Aus diesem Grund wohl erfreute sich die Bilderschau, zusammengetragen von Prof. Hans Schulz, solchen Beifalls, wie er am Morgen dieses 28. Mai beobachtet werden konnte. Mit der Eröffnung der Ausstellung im Gebäude des Reallyzeums begann der Stefan Jäger gewidmete Festtag.
Hunderte, vielleicht Tausende sahen die 57 Gemälde, Aquarelle und Guachen, unter denen sich auch das letzte — unvollendete — Bild des Malers befand, ein Porträt.
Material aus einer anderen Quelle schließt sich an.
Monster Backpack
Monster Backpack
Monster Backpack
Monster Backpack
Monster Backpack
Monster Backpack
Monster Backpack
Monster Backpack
Hier im Schulgebäude, in dem er zu seinem 80. Geburtstag gefeiert wurde, fand nun auch die Jubiläumstagung statt, bei der Mitteilungen über sein Leben und Schaffen wie auch über die Rezeption seines Werkes in unseren Tagen vorgelegt wurden. Und von hier zog am Nachmittag der Festzug der über 300 Trachtenpaare auf das Stadion im Stadtpark, wo über 2000 Zuschauer sich zu dem Trachtenfest der Heidejugend eingefunden hatten, das diesmal gleichfalls dem Maler gewidmet war.
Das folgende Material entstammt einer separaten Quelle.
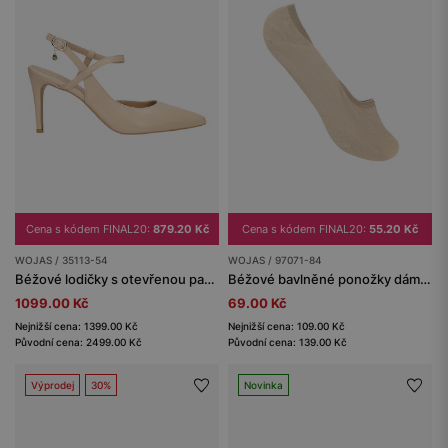
Cena s kódem FINAL20:
879.20 Kč
Cena s kódem FINAL20:
55.20 Kč
WOJAS / 35113-54
WOJAS / 97071-84
Béžové lodičky s otevřenou patou a jehlového typu podpatkem
Béžové bavlněné ponožky dámské
1099.00 Kč
69.00 Kč
Nejnižší cena: 1399.00 Kč
Nejnižší cena: 109.00 Kč
Původní cena: 2499.00 Kč
Původní cena: 139.00 Kč
Výprodej
30%
Novinka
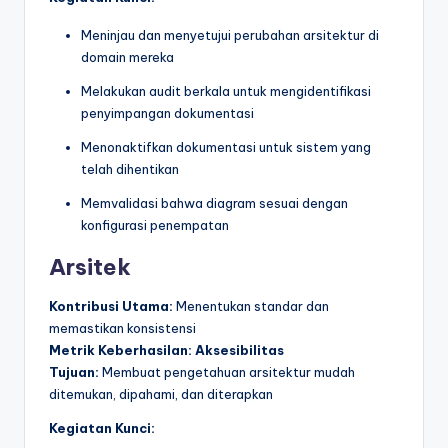
Meninjau dan menyetujui perubahan arsitektur di
domain mereka
Melakukan audit berkala untuk mengidentifikasi
penyimpangan dokumentasi
Menonaktifkan dokumentasi untuk sistem yang
telah dihentikan
Memvalidasi bahwa diagram sesuai dengan
konfigurasi penempatan
Arsitek
Kontribusi Utama:
Menentukan standar dan
memastikan konsistensi
Metrik Keberhasilan:
Aksesibilitas
Tujuan:
Membuat pengetahuan arsitektur mudah
ditemukan, dipahami, dan diterapkan
Kegiatan Kunci:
Hunderte Trachtenträger in der Festkleidung aller im Banat lebenden Bevölkerungen standen im Stadion; Schülerinnen trugen Verse an die Heimat und das Gedicht „Dem Maler Stefan Jäger" von Peter Barth vor:

„Das ganze Dasein, von der Wiege
Und bis zum Grabe, hieltst du fest
In deinen Bildern, Gang und Stiege,
Den Flur mit seinem Laubgeäst,
Gerätekammern, alte Giebel,
Die Kinderschar bei Spiel und Fibel..."

Der Schubert-Chor aus Temesvar sang zusammen mit dem gemischten Chor von Jimbolia unter der Leitung von Prof. Mathias Schork und Prof. Walter Kindl „Tricolorul", Volkslieder und „Banaterland", das Lied, das sich immer größerer Beliebtheit erfreut und dessen Autoren Söhne dieser Stadt sind — der Dichter Peter Jung, der Komponist Josef Linster. Neben den über hundert Kinderpaaren und fast ebensovielen Paaren Jugendlicher in der Festkleidung von Jimbolia machten Gruppen aus 18 Ortschaften der Heide und Hecke mit, und eine sächsische Tracht kam aus Siebenbürgen. Volkstänze wurden vorgeführt, Lieder wurden gesungen, und mit einer „Hora unirii" fand das Fest seinen Abschluss, als Symbol der Eintracht gleichsam, in der die Menschen verschiedener Zunge im Banat zusammenleben, und die alle Jäger in seinen Bildern festgehalten hat. Viele hundert Tage seines Lebens widmete er der Darstellung dieser Menschen — einen schenkten die Hunderte nun ihm.